__What you are asked to do__: The entries below are to be written out exactly, with no images included.

--- Listed entries ---

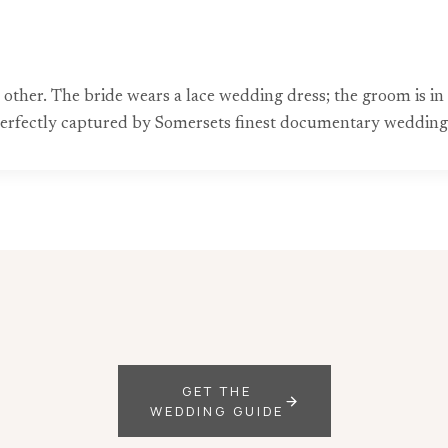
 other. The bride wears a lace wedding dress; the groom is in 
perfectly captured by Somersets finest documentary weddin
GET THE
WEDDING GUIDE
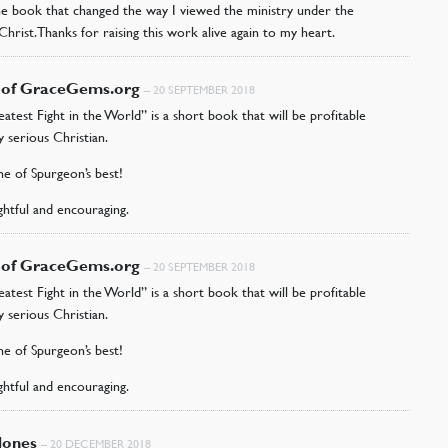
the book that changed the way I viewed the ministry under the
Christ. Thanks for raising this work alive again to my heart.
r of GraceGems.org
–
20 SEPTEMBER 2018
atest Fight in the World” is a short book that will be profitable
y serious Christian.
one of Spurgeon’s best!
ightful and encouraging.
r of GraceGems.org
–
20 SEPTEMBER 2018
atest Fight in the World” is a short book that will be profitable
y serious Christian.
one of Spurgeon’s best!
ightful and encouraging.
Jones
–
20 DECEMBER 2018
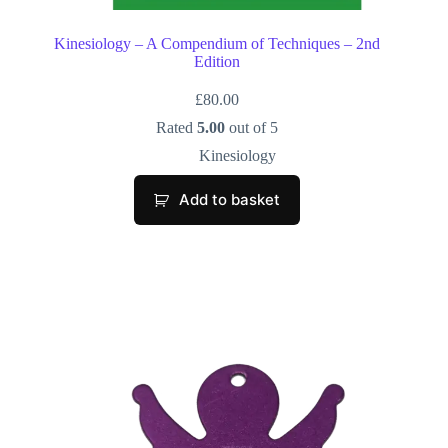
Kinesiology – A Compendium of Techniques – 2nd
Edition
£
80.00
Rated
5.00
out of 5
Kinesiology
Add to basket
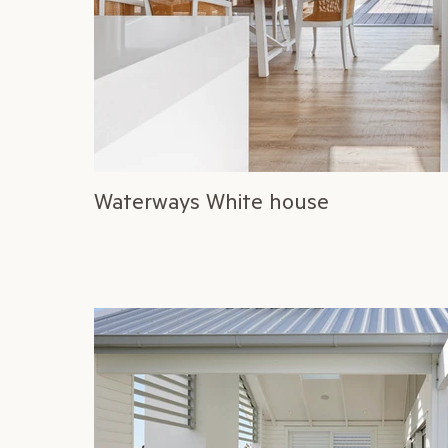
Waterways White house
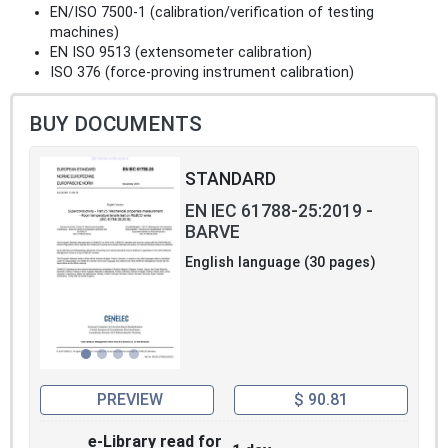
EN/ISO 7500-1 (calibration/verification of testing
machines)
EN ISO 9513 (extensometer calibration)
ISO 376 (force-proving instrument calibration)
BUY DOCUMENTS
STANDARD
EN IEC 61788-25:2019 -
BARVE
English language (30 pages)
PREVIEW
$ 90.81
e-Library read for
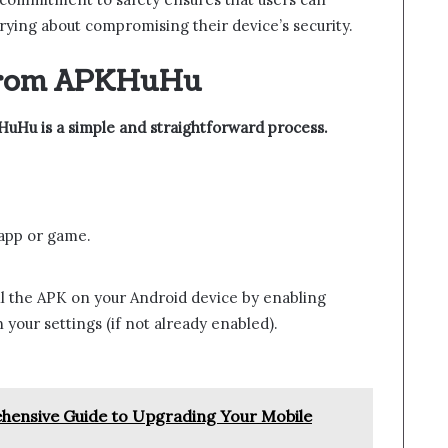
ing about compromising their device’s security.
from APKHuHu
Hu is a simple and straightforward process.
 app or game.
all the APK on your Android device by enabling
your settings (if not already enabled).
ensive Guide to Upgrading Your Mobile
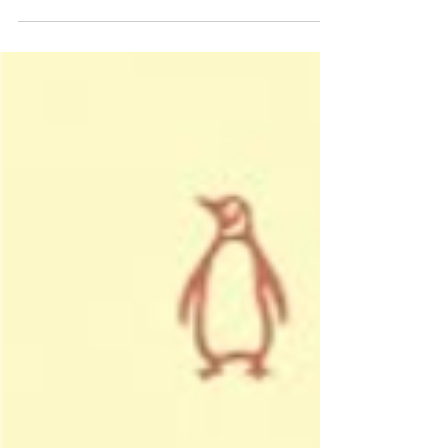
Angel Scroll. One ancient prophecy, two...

---

__Written answer__:
 other. The bride wears a lace wedding dress; the groom is in 
perfectly captured by Somersets finest documentary weddin
GET THE
WEDDING GUIDE
the book that changed the way I viewed the ministry under the
Christ. Thanks for raising this work alive again to my heart.
r of GraceGems.org
–
20 SEPTEMBER 2018
atest Fight in the World” is a short book that will be profitable
y serious Christian.
one of Spurgeon’s best!
ightful and encouraging.
r of GraceGems.org
–
20 SEPTEMBER 2018
atest Fight in the World” is a short book that will be profitable
y serious Christian.
one of Spurgeon’s best!
ightful and encouraging.
Jones
–
20 DECEMBER 2018
Kinesiology – A Compendium of Techniques – 2nd
Edition
£
80.00
Rated
5.00
out of 5
Kinesiology
Add to basket
Waterways White house
EN/ISO 7500-1 (calibration/verification of testing
machines)
EN ISO 9513 (extensometer calibration)
ISO 376 (force-proving instrument calibration)
BUY DOCUMENTS
STANDARD
EN IEC 61788-25:2019 -
BARVE
English language (30 pages)
PREVIEW
$ 90.81
e-Library read for
ing about compromising their device’s security.
from APKHuHu
Hu is a simple and straightforward process.
 app or game.
all the APK on your Android device by enabling
your settings (if not already enabled).
ensive Guide to Upgrading Your Mobile
Angel Scroll. One ancient prophecy, two...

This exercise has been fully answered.